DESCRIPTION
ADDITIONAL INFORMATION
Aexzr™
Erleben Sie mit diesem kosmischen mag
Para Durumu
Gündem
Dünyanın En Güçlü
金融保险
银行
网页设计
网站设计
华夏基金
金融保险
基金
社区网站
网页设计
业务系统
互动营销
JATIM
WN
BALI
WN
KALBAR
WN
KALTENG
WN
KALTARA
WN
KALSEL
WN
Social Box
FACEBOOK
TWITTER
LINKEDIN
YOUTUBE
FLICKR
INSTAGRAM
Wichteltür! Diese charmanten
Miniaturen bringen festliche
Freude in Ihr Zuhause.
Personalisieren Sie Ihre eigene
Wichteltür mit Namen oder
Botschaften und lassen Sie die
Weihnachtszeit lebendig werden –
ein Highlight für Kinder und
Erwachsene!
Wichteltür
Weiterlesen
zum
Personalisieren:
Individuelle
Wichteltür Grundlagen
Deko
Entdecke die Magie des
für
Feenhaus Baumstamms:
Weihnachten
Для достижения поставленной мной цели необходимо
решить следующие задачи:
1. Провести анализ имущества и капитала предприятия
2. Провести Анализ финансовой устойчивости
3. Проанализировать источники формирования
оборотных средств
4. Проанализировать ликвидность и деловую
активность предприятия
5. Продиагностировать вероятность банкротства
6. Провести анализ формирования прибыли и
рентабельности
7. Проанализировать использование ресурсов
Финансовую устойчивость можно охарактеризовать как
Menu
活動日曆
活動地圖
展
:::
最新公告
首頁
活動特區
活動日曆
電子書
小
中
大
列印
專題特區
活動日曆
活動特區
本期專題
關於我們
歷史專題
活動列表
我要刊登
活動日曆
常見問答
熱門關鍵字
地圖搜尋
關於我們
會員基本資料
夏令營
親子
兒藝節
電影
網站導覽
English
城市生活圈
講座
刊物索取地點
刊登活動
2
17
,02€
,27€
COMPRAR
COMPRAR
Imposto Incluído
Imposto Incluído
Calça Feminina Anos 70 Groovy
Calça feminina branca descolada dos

==

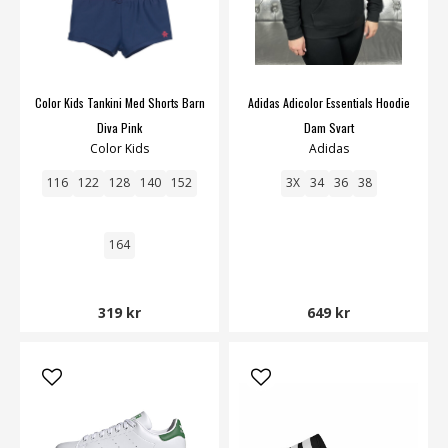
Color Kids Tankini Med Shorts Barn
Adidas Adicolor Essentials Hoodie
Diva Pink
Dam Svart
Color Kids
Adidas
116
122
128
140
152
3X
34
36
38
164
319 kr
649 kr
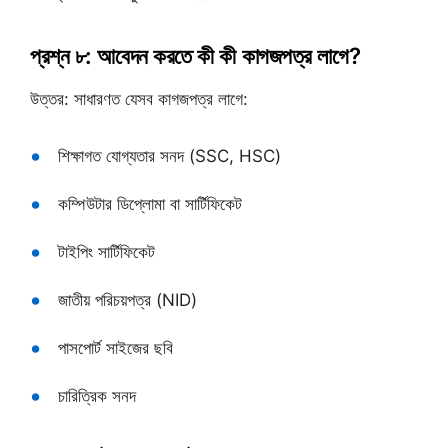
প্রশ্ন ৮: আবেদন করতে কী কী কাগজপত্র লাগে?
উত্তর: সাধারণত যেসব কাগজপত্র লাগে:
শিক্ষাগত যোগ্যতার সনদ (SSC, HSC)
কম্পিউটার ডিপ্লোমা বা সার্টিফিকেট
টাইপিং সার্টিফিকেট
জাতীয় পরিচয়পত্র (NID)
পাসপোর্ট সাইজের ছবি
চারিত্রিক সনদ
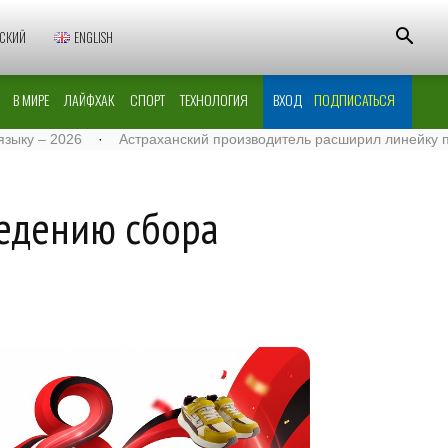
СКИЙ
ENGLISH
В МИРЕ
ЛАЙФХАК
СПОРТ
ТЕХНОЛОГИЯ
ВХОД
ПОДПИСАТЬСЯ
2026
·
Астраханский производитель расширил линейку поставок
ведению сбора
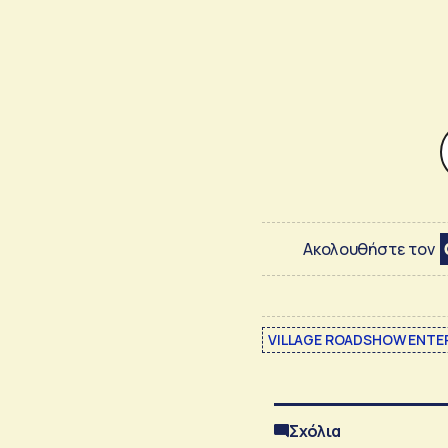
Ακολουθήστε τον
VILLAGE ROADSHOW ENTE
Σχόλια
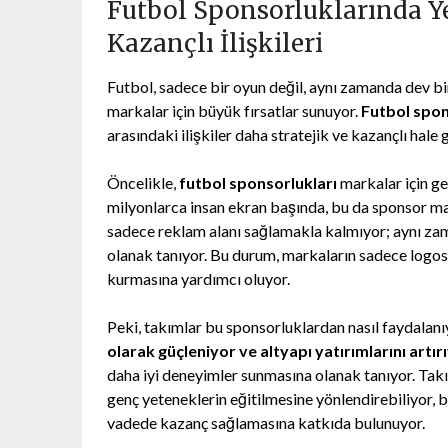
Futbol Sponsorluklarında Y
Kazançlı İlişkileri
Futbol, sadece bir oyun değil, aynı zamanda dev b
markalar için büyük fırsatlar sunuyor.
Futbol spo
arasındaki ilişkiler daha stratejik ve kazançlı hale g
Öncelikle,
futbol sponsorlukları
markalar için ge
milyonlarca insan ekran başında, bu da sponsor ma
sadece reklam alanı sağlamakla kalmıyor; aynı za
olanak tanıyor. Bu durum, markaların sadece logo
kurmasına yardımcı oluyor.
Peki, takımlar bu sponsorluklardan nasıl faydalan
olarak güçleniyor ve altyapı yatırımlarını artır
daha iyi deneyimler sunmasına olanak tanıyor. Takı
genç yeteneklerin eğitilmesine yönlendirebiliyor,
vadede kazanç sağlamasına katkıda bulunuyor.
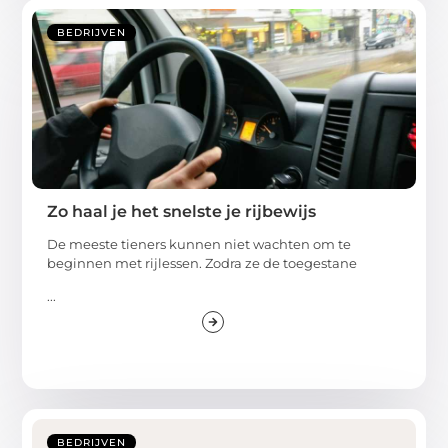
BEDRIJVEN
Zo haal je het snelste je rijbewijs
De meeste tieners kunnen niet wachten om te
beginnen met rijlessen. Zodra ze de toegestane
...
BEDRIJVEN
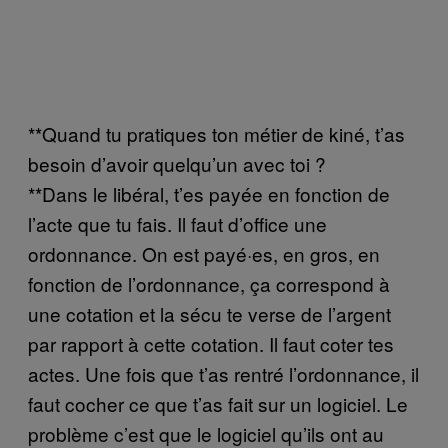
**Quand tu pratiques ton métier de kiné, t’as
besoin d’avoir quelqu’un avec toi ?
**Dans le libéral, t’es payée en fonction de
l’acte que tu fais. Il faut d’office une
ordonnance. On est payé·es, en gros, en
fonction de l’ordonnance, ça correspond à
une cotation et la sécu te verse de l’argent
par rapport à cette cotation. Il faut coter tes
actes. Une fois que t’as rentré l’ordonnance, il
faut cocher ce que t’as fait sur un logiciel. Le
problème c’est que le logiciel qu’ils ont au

**Your objective**
All lines with the word "fonction" must be located in the data and copied.

**Expected output**
**Dans le libéral, t’es payée en fonction de
fonction de l’ordonnance, ça correspond à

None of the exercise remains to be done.